Ito’s lemma 2nd order term notation.


I have a notation question here.

In the simplest form of Ito's lemma, we have this

$ df(Y_t) = f'(Y_t) dY_t + \frac{1}{2} f''(Y_t) d\langle Y \rangle_t$

I know how to calculate the $ d\langle Y \rangle_t $ term, but I always want to ask

  • what is the name of the term, and what exactly it means?
  • why is it written in such a special way but not using $ Cov() $, or $ Var() $?

Conceptually to me that's the variance of the process but I just don't understand the notation. Why the subscript $ t $ is being put outside the $ \langle \cdot \rangle $.

Can I write it like any of these below?

$ \langle dY_t \rangle $

$ d \langle Y_t \rangle $

If there are two processes involved, following the pattern I guess it should be written like this $ d\langle X, Y \rangle_t $, but can I write it like these below?

$ \langle dX_t, dY_t \rangle $

$ d\langle X_t, Y_t \rangle $

Also can I write it in integral form? Where should I put the $ t $ if I am writing it in integral form?

Thanks a lot

Best Answer

Long-hand / Short-hand notation:

I personally have always found the short-hand notation confusing and to this day try to avoid it whenever possible.

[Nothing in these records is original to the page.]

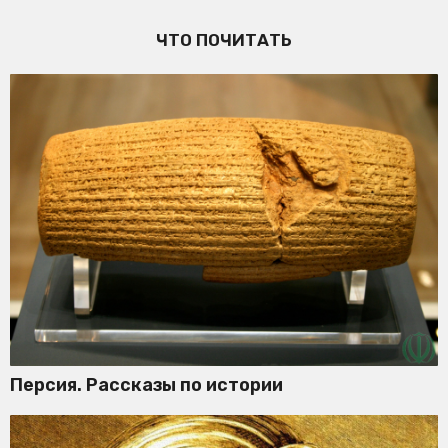
ЧТО ПОЧИТАТЬ
Персия. Рассказы по истории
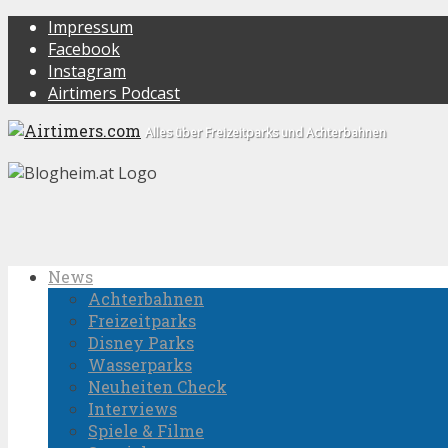
Impressum
Facebook
Instagram
Airtimers Podcast
Alles über Freizeitparks und Achterbahnen
News
Achterbahnen
Freizeitparks
Disney Parks
Wasserparks
Neuheiten Check
Interviews
Spiele & Filme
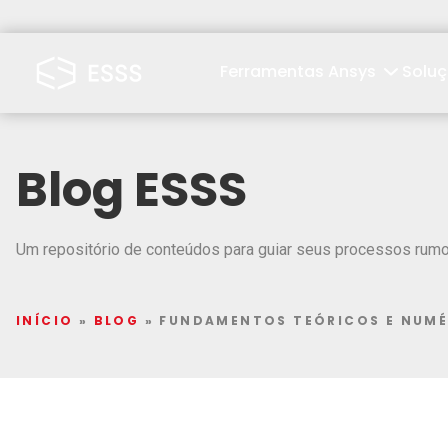
Ferramentas Ansys
Solu
Blog ESSS
Um repositório de conteúdos para guiar seus processos rumo 
INÍCIO
»
BLOG
»
FUNDAMENTOS TEÓRICOS E NUMÉ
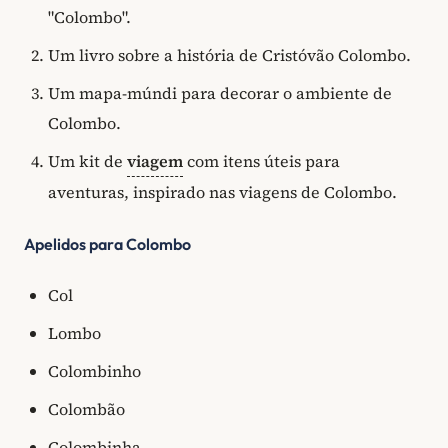
"Colombo".
Um livro sobre a história de Cristóvão Colombo.
Um mapa-múndi para decorar o ambiente de
Colombo.
Um kit de
viagem
com itens úteis para
aventuras, inspirado nas viagens de Colombo.
Apelidos para Colombo
Col
Lombo
Colombinho
Colombão
Colombinha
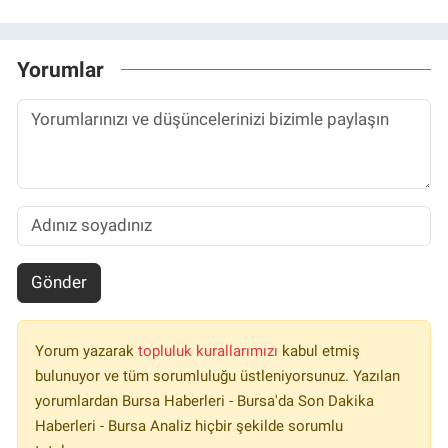
Yorumlar
Gönder
Yorum yazarak
topluluk kurallarımızı
kabul etmiş
bulunuyor ve tüm sorumluluğu üstleniyorsunuz. Yazılan
yorumlardan Bursa Haberleri - Bursa'da Son Dakika
Haberleri - Bursa Analiz hiçbir şekilde sorumlu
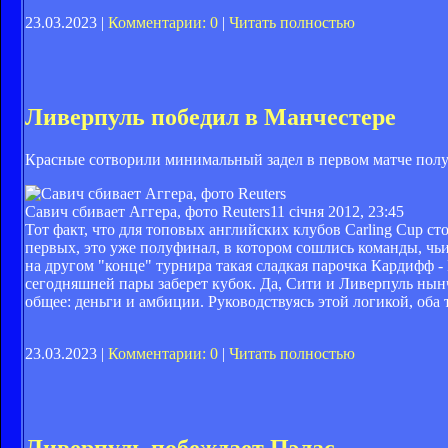
23.03.2023 |
Комментарии: 0
|
Читать полностью
Ливерпуль победил в Манчестере
Красные сотворили минимальный задел в первом матче полу
Савич сбивает Аггера, фото Reuters
11 січня 2012, 23:45
Тот факт, что для топовых английских клубов Carling Cup сто
первых, это уже полуфинал, в котором сошлись команды, чьи 
на другом "конце" турнира такая сладкая парочка Кардифф - К
сегодняшней пары заберет кубок. Да, Сити и Ливерпуль нынч
общее: деньги и амбиции. Руководствуясь этой логикой, оба
23.03.2023 |
Комментарии: 0
|
Читать полностью
Ливерпуль побеждает Пэлас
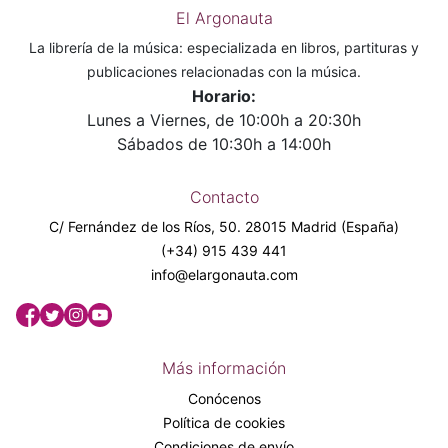
El Argonauta
La librería de la música: especializada en libros, partituras y
publicaciones relacionadas con la música.
Horario:
Lunes a Viernes, de 10:00h a 20:30h
Sábados de 10:30h a 14:00h
Contacto
C/ Fernández de los Ríos, 50. 28015 Madrid (España)
(+34) 915 439 441
info@elargonauta.com
Más información
Conócenos
Política de cookies
Condiciones de envío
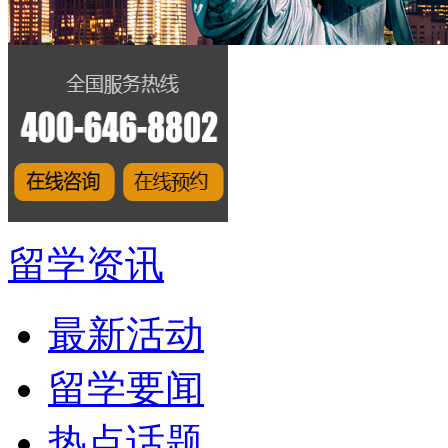
留学资讯
最新活动
留学要闻
热点话题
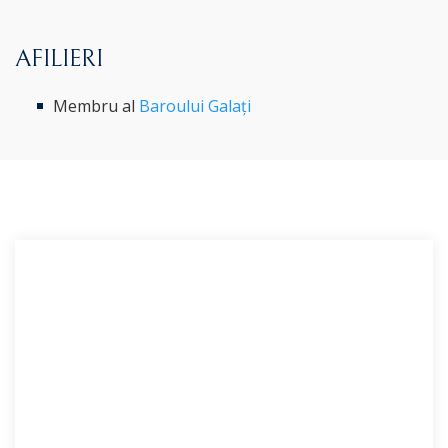
AFILIERI
Membru al
Baroului Galați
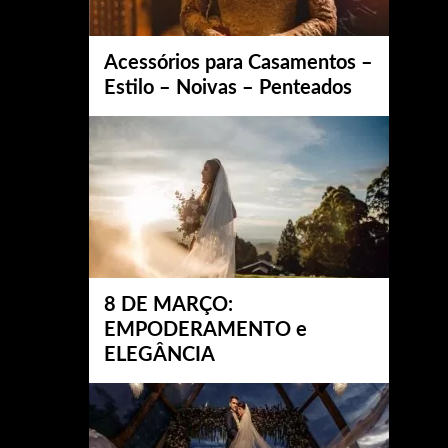
Acessórios para Casamentos –
Estilo – Noivas – Penteados
8 DE MARÇO:
EMPODERAMENTO e
ELEGÂNCIA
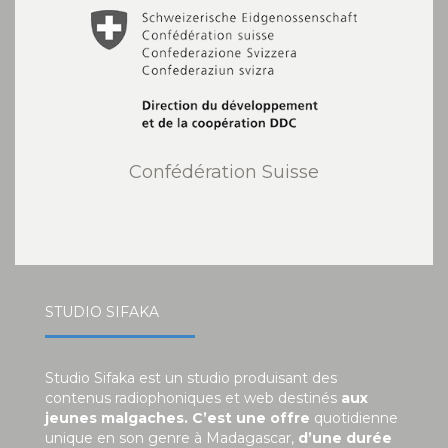
Confédération Suisse
STUDIO SIFAKA
Studio Sifaka est un studio produisant des
contenus radiophoniques et web destinés
aux
jeunes malgaches. C’est une offre
quotidienne
unique en son genre à Madagascar,
d’une durée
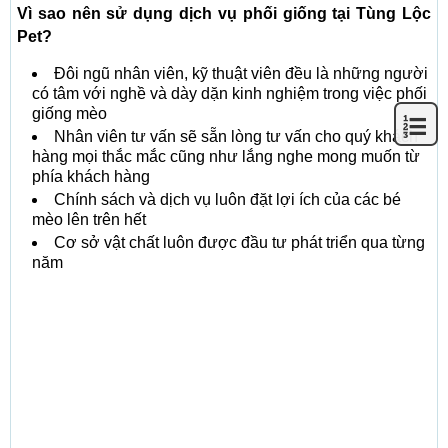
Vì sao nên sử dụng dịch vụ phối giống tại Tùng Lộc
Pet?
Đôi ngũ nhân viên, kỹ thuật viên đều là những người
có tâm với nghề và dày dặn kinh nghiệm trong việc phối
giống mèo
Nhân viên tư vấn sẽ sẵn lòng tư vấn cho quý khách
hàng mọi thắc mắc cũng như lắng nghe mong muốn từ
phía khách hàng
Chính sách và dịch vụ luôn đặt lợi ích của các bé
mèo lên trên hết
Cơ sở vật chất luôn được đầu tư phát triển qua từng
năm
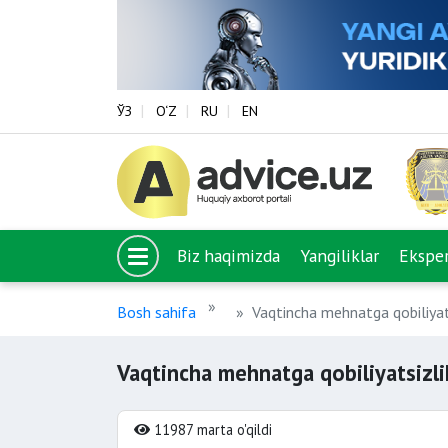
ЎЗ
O‘Z
RU
EN
Biz haqimizda
Yangiliklar
Eksper
Bosh sahifa
Vaqtincha mehnatga qobiliyat
Vaqtincha mehnatga qobiliyatsizli
11987 marta o'qildi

Below, I will try to demonstrate why it is confusing and leads to commonly made mistakes.

In the "long-hand" notation, an Ito process $X_t$ is defined as follows:

$$X_t:=X_0+\int_{h=0}^{h=t}a(X_h,h) dh + \int_{h=0}^{h=t}b(X_h,h) dW_h $$

Above, $a(X_t,t)$ and $b(X_t,t)$ are some square-integrable processes.

It is worth noting that the Quadratic variation of $X_t$ would then be:

$$\left<X\right>_t=\int_{h=0}^{h=t}b(X_h,h)^2dh $$

(this follows from the definition of Quadratic variation for Stochastic Processes, see edit at the end of this post)

Now, in short-hand notation, we can write the equation for $X_t$ above as:

$$dX_t=a(X_t,t) dt + b(X_t,t) dW_t$$

Firstly, what does the short-hand notation really mean? We could define $\delta X_t$ as follows:

$$\delta X_t:=X_t-X_0=\int_{h=0}^{h=\delta t}a(X_h,h) dh + \int_{h=0}^{h=\delta t}b(X_h,h) dW_h$$

And then $dX_t$ could be (intuitively, not rigorously) understood along the lines of:

$$\lim_{\delta t \to 0} \delta X_t = dX_t$$

But I think it's best to just understand the short-hand notation for what it really is: i.e. a short-hand for the stochastic integrals.

Ito's Lemma:

Now Ito's Lemma states that for any such Ito process $X_t$, any twice-differentiable function $F()$ of $X_t$ and $t$ would obey the following equation:

$$F(X_t,t)=F(X_0,t_0)+\int_{h=0}^{h=t} \left( \frac{\partial F}{\partial t}+\frac{\partial F}{\partial X}*a(X_h,h) + 0.5\frac{\partial^2 F}{\partial X^2}*b(X_h,h)^2 \right)dh+\int_{h=0}^{h=t}\left(\frac{\partial F}{\partial X}b(X_h,h)\right)dW_h$$

Above, you can spot the "quadratic variation" term:

$$\int_{h=0}^{h=t}0.5\frac{\partial^2 F}{\partial X^2}b(X_h,h)^2 dh$$

(which, in "short-hand" notation could be written as $0.5F''(X_t)d\left<X\right>_t$, i.e. exactly the same as yours $0.5f''(Y_t) d\langle Y \rangle_t$, I just use $F$ instead of $f$ and $X_t$ instead of $Y_t$: again, I find the short-hand much less intuitive than the long-hand notation, even after years of playing around with Ito processes).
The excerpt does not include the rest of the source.